Term extention beyond 50yrs a bad idea.
Music Industry, copyright April 28th, 2008The public domain is not merely a graveyard of recordings that have lost all value in the market place”
The latest issue of European Intellectual Property Review has a solid piece by Natali Helberger, Nicole Dufft, Stef Van Gompel, and Bernt Hugenholtz and the push by the music industry for an extension in the term of copyright protection for sound recordings.
Those regular readers of this blog will know this is one of my hobby-horse topics. The article, which takes the same view as I do on such things (so, yes it is preaching to the converted rather than the Industry, Sir Cliff, and Music Week) argues that there is no valid reason for increasing the current level of 50 years.
Indeed, the article even manages to remove the view I had previously held, as espoused by EU Commissioner, Charles McCreevy “I have not seen a convincing reason why a composer of music should benefit from a term of copyright which extends to the composer’s life and 70 years beyond, while the performer should only enjoy 50 years.” (although even here, I wanted to see both reduced).
According to the article, “unlike the exclusive rights that are granted to authors, i.e. the creators of literary, musical or dramatic works, the objectives for granting related rights to sound recording producers are exclusively of an economic nature, not of a social or moral nature.”
The right is there to provide incentives to produce new recordings by allowing those producing the sound recordings to recoup the investment needed to make the recording in the first place. Given that most sound recording recoup their investment within months or the first couple of years, and that if one hasn’t done in 50 years, then it is likely that it never will, the authors argue that it is hard to justify calls for extending the protection of this ‘temporary monopoly’.
A further good point made is that up to 95% of the music industry’s back-catalogue material remains in vaults gathering dust, as only a very small percentage of material is still generating commercial value after 50 years.
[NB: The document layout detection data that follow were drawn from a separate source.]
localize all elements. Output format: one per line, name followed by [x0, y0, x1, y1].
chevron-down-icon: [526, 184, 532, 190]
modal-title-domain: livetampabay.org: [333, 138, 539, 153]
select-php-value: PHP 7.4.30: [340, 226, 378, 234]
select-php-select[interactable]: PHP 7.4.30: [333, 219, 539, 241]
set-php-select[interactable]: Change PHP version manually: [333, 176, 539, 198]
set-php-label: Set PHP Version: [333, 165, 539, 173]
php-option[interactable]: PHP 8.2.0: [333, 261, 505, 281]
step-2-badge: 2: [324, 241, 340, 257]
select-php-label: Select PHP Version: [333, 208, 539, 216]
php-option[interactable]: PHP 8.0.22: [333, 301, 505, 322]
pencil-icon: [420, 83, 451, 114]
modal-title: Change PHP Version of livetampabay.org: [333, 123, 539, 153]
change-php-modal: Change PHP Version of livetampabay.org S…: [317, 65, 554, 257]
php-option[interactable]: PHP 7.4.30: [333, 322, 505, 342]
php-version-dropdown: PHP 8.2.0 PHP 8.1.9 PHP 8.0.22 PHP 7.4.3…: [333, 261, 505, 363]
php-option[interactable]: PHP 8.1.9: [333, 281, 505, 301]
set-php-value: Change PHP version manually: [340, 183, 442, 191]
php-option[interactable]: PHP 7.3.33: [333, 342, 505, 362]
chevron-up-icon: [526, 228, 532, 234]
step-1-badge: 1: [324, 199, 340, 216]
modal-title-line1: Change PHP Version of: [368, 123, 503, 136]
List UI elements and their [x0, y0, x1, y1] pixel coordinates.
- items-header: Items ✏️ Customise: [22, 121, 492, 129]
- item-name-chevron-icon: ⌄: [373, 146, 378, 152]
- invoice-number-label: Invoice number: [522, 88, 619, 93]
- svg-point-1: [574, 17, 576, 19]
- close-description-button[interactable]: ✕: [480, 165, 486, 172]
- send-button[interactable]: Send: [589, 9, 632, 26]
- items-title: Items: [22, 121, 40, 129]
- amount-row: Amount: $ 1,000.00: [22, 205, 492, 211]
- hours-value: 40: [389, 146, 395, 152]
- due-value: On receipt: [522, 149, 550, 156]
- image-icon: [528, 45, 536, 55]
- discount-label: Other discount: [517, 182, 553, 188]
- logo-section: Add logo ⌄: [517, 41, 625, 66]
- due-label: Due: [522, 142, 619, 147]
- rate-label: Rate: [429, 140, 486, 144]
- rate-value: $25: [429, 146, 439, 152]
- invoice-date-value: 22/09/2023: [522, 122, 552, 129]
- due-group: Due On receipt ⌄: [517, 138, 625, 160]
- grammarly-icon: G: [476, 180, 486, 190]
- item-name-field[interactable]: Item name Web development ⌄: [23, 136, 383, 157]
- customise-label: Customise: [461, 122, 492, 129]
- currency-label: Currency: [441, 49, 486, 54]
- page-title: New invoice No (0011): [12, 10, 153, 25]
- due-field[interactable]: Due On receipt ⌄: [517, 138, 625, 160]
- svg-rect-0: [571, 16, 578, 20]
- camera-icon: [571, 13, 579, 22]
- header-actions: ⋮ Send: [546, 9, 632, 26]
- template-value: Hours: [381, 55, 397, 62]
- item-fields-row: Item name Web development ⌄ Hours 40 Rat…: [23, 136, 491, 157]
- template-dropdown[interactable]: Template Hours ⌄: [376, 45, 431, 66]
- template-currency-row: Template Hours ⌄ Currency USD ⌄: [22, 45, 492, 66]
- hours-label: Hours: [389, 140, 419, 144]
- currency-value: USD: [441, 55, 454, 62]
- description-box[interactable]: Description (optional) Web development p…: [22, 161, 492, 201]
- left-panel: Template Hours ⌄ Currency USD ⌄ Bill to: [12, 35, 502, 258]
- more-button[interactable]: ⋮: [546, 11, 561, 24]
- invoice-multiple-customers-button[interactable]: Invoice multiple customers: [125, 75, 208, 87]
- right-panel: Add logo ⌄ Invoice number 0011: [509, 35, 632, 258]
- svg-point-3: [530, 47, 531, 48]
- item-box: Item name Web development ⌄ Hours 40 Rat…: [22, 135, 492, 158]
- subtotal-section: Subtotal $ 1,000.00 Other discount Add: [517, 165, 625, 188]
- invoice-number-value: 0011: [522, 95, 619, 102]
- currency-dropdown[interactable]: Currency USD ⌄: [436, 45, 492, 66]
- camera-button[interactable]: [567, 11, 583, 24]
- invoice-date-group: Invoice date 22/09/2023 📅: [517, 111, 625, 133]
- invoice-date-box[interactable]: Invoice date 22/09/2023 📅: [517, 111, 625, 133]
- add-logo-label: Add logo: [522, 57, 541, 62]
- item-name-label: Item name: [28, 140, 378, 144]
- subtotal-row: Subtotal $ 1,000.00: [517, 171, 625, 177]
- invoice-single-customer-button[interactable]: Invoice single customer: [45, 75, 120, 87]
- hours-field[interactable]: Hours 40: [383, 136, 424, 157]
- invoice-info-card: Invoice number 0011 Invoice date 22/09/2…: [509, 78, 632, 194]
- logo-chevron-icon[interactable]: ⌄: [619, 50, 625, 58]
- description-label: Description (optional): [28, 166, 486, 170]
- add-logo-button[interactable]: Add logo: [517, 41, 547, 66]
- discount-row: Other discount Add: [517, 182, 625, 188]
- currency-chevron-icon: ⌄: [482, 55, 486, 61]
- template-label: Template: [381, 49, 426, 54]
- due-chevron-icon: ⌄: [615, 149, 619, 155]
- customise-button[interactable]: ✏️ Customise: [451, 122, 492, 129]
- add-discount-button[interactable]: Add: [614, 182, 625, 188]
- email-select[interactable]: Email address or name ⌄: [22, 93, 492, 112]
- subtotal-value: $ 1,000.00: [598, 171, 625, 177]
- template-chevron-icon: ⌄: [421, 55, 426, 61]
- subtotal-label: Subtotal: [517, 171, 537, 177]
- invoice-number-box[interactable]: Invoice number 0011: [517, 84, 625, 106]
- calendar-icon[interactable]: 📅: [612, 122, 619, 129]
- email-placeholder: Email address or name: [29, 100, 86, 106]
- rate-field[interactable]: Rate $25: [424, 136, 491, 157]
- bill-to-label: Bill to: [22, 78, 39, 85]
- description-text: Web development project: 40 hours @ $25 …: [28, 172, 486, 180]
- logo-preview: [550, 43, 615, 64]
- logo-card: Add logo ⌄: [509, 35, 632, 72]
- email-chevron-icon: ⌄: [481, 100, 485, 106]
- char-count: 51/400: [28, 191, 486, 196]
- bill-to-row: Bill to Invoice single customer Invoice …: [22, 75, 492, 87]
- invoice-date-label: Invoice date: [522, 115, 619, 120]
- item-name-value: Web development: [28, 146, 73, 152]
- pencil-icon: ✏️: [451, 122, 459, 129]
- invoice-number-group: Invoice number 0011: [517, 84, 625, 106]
The authors conclude by commenting on the usual rally call - made by the likes of Sir Cliff Richard - that the protection needs to be extended to allow poor musicians to continue to receive sound production royalties for longer to keep them off the poverty line. As they have already established that most recordings have no commercial value after 50 years, the number of performers this would actually benefit is questionable. The authors have a better idea. “If the legislator would want to improve the situation for all performers, the more sensible and effective thing to do would be to scrutinise the contractual terms between performers and music publishers and phonogram producers rather than extend the term of protection of sound recordings for the benefit of only a few”.
A recommended read.
[2008] E.I.P.RÂ Issue 5 - Never Forever: Why Extending the Term of Protection for Sound Recordings is a Bad Idea.